Sin embargo, esa reacción plantea un problema: ¿por qué denunciar una desaparición forzada sería “politizar” la batalla, pero reproducir el discurso oficial que encubrió el caso, no? La postura de Chili Parker, que minimiza la responsabilidad del Estado en la muerte de Maldonado, no es neutral: coincide punto por punto con la línea del gobierno de Mauricio Macri y de Patricia Bullrich, entonces Ministra de Seguridad. Es un discurso que busca borrar el rol represivo del aparato estatal y convertir una desaparición en accidente. Y eso también es política.
Chili, además, ha sido señalado en varias oportunidades por sostener posturas afines a la agenda de la derecha: crítica al feminismo, rechazo al colectivo LGBTIQ+, apoyo al gobierno de Milei. En sus barras hay referencias violentas, como en su enfrentamiento con Blue One (México), donde volvió a mencionar el caso Maldonado de forma abiertamente burlesca y cosificante, ironizando incluso con el cuerpo del joven ahogado. Ese fragmento, lejos de ser sólo “provocación”, revela una ideología que se expresa sin tapujos bajo la lógica del entretenimiento.
“Todos te vimos naufragar por el escenario por olvidarte los rounds, manotazos de ahogado a full pero gracias a esos olvidos hoy vas a descubrir tu sexualidad. Esa es la laguna azul y para que podamos estudiarlo y aprender, la ciencia nos donó este cuerpo todo ahogado y pero en los papeles faltaba una firma y no lo vamos a poder estudiar este hippie fue MAL DONADO”
Frente a esto, hay una pregunta que no se puede eludir: ¿Hasta qué punto las batallas escritas son solo un “deporte verbal”, y cuándo se convierten en plataforma para discursos de odio?
El hip-hop, desde sus orígenes, fue una cultura de resistencia, de denuncia contra el racismo, la represión, la marginalización. En ese marco, las batallas —incluso las más crudas— siempre tuvieron una dimensión ética, donde el ingenio no debía ser excusa para legitimar la violencia simbólica o política. Hoy, en un contexto donde el gobierno de Milei ataca a la cultura, desfinancia el arte, y promueve un discurso abiertamente reaccionario, es clave preguntarnos desde qué lugar se rapea y a quién se le da voz.

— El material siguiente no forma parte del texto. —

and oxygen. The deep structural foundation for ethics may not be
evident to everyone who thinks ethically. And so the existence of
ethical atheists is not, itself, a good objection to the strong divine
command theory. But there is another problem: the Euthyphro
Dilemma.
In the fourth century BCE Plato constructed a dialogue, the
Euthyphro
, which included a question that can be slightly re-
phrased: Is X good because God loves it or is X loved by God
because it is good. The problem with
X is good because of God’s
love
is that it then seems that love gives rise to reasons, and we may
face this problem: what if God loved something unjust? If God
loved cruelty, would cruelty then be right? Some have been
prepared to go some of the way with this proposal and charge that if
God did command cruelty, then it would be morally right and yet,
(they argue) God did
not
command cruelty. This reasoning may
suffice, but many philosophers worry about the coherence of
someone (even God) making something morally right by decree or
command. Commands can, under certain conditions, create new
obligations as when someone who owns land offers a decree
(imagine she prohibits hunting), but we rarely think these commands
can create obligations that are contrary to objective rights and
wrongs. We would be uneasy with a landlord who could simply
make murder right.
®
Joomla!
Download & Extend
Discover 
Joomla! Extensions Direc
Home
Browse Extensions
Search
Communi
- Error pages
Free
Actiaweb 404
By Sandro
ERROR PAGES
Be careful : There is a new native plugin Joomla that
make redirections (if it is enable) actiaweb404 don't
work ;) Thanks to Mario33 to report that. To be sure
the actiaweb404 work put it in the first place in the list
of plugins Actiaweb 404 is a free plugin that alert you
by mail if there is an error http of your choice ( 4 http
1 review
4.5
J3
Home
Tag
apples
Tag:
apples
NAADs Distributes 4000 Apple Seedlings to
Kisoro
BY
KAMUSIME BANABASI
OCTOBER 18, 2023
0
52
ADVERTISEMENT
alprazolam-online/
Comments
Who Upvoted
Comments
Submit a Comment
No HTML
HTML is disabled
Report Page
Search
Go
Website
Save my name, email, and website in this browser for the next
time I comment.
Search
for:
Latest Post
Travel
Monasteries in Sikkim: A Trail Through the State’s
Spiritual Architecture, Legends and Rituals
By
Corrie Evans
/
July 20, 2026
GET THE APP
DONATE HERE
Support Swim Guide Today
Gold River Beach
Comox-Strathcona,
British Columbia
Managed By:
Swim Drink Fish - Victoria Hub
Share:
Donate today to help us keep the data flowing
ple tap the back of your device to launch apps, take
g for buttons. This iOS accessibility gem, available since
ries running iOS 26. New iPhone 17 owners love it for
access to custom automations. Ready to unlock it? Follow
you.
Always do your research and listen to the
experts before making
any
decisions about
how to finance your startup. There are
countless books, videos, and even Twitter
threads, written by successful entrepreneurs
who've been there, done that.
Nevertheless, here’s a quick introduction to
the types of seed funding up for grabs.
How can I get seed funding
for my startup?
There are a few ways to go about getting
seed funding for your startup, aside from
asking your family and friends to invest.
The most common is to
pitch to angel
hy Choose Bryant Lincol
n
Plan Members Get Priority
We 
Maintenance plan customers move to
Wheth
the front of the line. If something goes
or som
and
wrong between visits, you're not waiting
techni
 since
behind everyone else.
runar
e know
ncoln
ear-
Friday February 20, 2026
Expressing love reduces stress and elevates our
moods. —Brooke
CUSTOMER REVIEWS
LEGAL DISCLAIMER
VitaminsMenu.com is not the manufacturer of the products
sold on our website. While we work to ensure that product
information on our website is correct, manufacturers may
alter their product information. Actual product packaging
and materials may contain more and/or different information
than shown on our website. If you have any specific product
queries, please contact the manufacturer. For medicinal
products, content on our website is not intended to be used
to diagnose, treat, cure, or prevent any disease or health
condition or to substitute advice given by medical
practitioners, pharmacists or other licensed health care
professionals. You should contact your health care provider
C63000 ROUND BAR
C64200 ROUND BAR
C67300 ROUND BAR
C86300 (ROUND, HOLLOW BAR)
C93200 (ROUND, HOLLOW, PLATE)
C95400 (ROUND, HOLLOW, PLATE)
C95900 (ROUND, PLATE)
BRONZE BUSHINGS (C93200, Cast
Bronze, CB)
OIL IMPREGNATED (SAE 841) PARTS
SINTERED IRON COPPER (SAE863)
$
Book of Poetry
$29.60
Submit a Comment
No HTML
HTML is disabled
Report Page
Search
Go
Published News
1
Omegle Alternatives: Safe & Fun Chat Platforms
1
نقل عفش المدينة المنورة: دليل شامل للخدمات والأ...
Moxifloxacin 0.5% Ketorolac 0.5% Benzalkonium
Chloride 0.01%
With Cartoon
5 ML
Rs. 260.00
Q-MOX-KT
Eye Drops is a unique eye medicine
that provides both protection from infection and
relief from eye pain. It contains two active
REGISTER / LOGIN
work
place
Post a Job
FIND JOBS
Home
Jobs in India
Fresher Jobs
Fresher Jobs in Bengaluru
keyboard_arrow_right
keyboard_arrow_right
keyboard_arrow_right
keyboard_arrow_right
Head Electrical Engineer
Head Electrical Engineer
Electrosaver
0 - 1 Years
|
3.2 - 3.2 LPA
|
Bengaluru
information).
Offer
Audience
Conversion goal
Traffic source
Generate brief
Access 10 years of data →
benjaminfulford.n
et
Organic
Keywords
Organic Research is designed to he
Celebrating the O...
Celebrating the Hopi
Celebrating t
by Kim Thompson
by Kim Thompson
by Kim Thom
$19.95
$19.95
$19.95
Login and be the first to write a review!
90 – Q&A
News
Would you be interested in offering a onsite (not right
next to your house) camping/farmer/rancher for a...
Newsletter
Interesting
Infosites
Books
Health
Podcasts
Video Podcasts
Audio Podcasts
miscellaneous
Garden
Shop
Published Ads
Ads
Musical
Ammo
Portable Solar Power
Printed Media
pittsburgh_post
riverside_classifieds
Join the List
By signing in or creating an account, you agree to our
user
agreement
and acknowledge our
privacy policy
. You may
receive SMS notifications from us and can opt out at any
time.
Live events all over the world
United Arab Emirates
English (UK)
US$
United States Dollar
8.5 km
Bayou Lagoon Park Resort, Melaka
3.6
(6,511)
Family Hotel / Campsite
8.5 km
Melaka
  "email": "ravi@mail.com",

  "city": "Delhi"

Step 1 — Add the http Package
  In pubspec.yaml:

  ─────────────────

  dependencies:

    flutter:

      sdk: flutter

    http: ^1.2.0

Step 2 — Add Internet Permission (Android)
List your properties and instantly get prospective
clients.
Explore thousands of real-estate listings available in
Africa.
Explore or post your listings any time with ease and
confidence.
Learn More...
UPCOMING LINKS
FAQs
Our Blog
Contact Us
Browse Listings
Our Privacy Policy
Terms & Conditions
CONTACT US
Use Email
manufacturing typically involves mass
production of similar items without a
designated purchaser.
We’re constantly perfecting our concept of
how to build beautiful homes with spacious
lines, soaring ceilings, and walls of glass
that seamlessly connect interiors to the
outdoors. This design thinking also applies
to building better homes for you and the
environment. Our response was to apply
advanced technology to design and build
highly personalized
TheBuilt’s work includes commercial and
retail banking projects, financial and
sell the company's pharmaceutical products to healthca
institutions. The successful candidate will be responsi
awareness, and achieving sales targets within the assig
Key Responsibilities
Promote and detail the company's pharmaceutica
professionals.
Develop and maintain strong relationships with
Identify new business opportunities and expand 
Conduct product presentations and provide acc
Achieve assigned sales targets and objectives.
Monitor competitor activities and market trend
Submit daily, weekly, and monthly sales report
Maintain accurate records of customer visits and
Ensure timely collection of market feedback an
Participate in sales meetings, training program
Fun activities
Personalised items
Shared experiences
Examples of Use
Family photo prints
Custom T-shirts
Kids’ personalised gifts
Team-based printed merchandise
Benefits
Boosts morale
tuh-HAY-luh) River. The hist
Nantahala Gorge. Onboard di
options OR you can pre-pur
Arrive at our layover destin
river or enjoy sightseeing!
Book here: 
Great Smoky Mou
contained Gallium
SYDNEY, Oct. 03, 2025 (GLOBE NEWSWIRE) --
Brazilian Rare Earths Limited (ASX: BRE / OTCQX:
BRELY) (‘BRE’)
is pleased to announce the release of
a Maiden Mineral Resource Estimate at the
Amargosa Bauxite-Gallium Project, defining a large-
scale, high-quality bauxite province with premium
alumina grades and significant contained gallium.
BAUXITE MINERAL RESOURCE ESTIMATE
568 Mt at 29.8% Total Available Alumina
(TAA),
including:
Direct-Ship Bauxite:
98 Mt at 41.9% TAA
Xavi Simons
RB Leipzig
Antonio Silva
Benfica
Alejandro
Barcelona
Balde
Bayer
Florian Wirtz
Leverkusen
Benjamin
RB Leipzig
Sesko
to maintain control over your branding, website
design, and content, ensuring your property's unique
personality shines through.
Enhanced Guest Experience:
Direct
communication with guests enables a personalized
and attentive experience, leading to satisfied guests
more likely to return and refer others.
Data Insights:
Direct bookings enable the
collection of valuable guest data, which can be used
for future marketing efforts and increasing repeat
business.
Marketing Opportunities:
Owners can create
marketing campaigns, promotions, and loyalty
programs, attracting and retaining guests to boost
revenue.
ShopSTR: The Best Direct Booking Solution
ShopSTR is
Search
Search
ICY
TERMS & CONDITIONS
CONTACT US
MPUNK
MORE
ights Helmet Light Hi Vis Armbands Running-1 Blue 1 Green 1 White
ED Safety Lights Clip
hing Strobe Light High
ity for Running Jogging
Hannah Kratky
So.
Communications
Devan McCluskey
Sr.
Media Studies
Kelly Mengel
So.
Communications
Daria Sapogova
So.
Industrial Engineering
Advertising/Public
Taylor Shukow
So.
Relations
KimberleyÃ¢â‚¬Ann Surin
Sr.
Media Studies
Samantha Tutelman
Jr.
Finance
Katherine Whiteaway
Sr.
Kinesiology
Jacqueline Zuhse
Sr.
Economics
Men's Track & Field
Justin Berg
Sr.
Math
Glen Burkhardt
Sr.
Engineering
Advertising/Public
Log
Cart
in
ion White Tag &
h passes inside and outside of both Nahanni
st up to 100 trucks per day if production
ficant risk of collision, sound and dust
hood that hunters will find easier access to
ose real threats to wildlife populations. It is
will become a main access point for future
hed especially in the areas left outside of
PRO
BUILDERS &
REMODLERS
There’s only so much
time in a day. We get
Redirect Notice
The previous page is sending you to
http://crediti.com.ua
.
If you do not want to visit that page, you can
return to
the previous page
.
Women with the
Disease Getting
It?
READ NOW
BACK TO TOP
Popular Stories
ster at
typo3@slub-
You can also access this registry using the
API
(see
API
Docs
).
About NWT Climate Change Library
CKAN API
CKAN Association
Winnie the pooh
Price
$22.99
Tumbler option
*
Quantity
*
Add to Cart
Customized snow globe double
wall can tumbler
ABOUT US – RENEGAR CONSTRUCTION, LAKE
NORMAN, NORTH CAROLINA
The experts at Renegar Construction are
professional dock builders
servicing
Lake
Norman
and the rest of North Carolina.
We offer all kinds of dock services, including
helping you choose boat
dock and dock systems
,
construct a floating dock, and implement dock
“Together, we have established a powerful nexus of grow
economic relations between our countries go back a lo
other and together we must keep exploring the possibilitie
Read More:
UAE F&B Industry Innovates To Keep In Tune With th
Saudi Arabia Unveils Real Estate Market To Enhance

La respuesta no está en censurar, sino en disputar sentidos. Las batallas escritas, con su potencia creativa, su masividad y su capacidad de llegar a nuevas generaciones, no pueden ser un canal más para los discursos del poder. Tienen que ser, como lo fueron desde el Bronx hasta nuestros barrios, una herramienta para visibilizar lo que duele, lo que se reprime, lo que se calla.